The FCA highlighted that Nationwide was aware that some of the customers were using their personal accounts for business activity, which represents a breach of its terms. Furthermore, the company did not offer business current accounts at this point, so it lacked the right processes that were supposed to be in place to manage the financial crime risks from business activity.
As a result, Nationwide was not able to identify, assess, monitor, or manage the money laundering risks among its personal current account customers. The regulator also said that this means Nationwide also did not have an accurate insight into its customers, which is particularly troubling when it comes to those who presented a high risk for financial crime.
Nationwide Failed To Address A Case Of Financial Crime Involving Over £27m
The FCA pointed out one serious case where Nationwide failed to identify a customer who used a personal current account to receive fraudulent Covid furlough payments.
The user in question received as many as 24 payments over 13 months, totaling £27.3 million. Not only that, but £26.01 million was deposited in just 8 days, which failed to trigger alarms at Nationwide and cause the firm to react.
Since the regulators became aware of the problem, His Majesty’s Revenue & Customs (HMRC) managed to recover the majority of the funds – around £26.5 million. However, the remaining £800,000 still remains unrecovered as of yet.

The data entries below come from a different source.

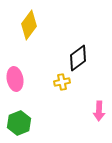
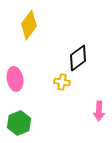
yellow cross: rotated 21 degrees clockwise
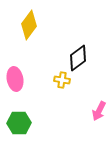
yellow cross: moved 2 px up
pink arrow: rotated 24 degrees clockwise
green hexagon: rotated 20 degrees clockwise
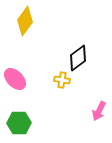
yellow diamond: moved 4 px left, 4 px up
pink ellipse: rotated 35 degrees counterclockwise
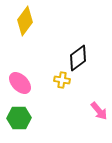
pink ellipse: moved 5 px right, 4 px down
pink arrow: rotated 66 degrees counterclockwise
green hexagon: moved 5 px up
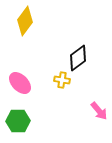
green hexagon: moved 1 px left, 3 px down
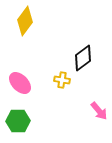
black diamond: moved 5 px right
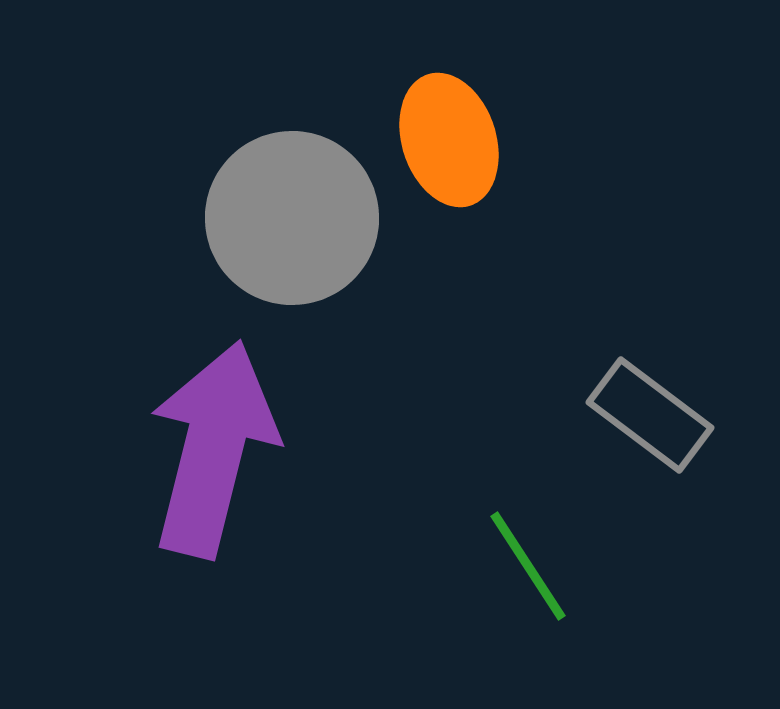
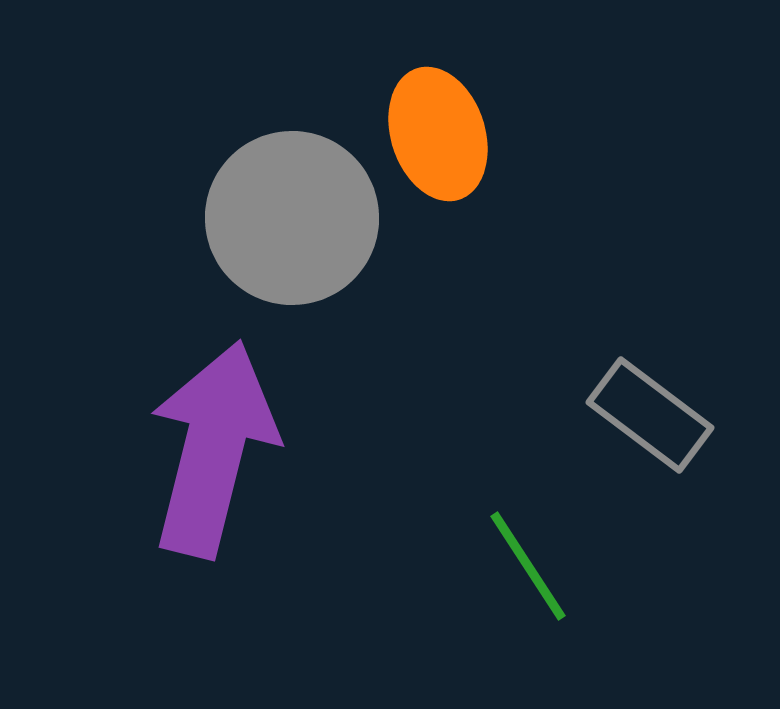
orange ellipse: moved 11 px left, 6 px up
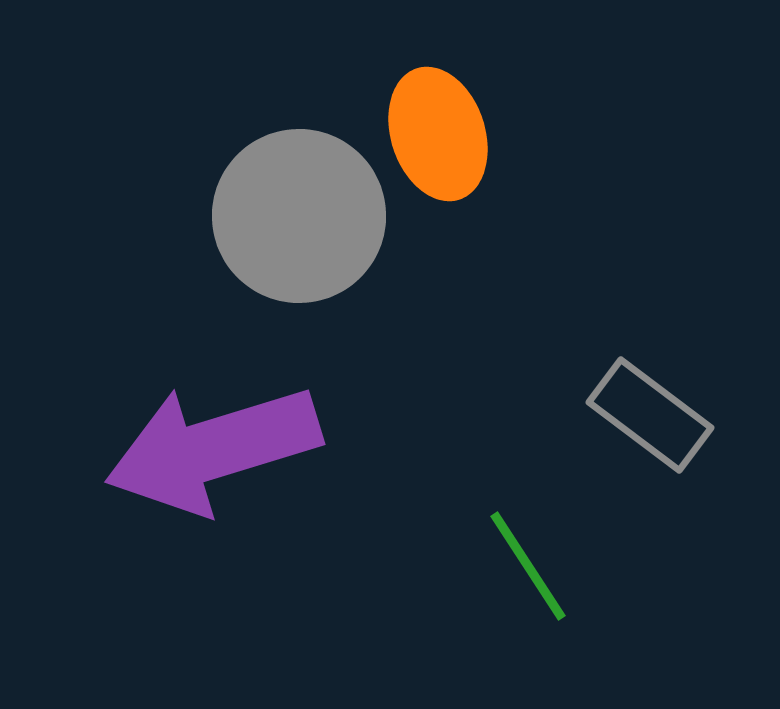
gray circle: moved 7 px right, 2 px up
purple arrow: rotated 121 degrees counterclockwise
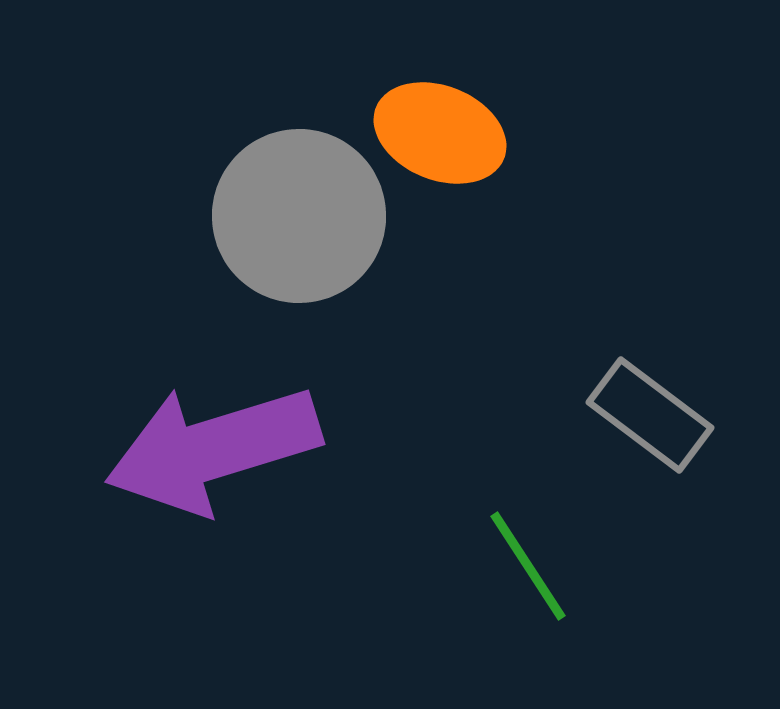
orange ellipse: moved 2 px right, 1 px up; rotated 50 degrees counterclockwise
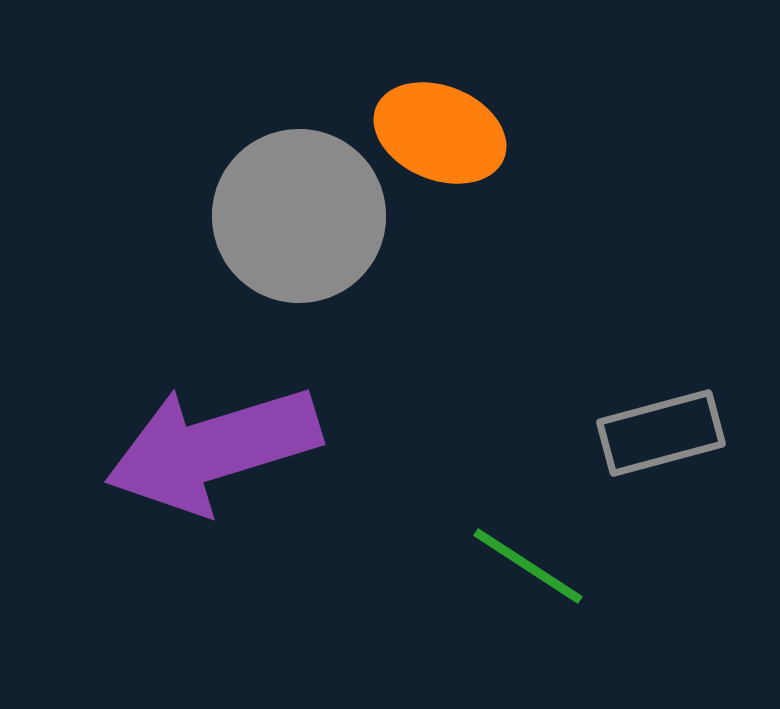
gray rectangle: moved 11 px right, 18 px down; rotated 52 degrees counterclockwise
green line: rotated 24 degrees counterclockwise
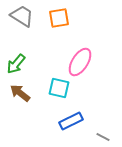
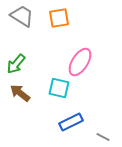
blue rectangle: moved 1 px down
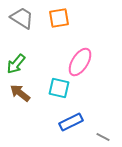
gray trapezoid: moved 2 px down
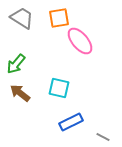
pink ellipse: moved 21 px up; rotated 72 degrees counterclockwise
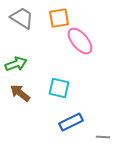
green arrow: rotated 150 degrees counterclockwise
gray line: rotated 24 degrees counterclockwise
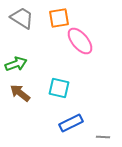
blue rectangle: moved 1 px down
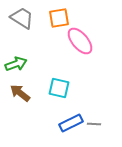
gray line: moved 9 px left, 13 px up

The regulator’s joint executive director of enforcement and market oversight, Therese Chambers, commented on the situation, noting that Nationwide failed to get a proper grip of the financial crime risks among its customer base.
“It took too long to address its flawed systems and weak controls, meaning red flags were missed with serious consequences,” she explained, adding that building societies and banks have a key role in the fight against financial crime, so companies need to remain vigilant in the fight.
The FCA claims that Nationwide was aware of its system’s weaknesses, and it undertook work to make improvements. However, it failed to do so in a timely manner.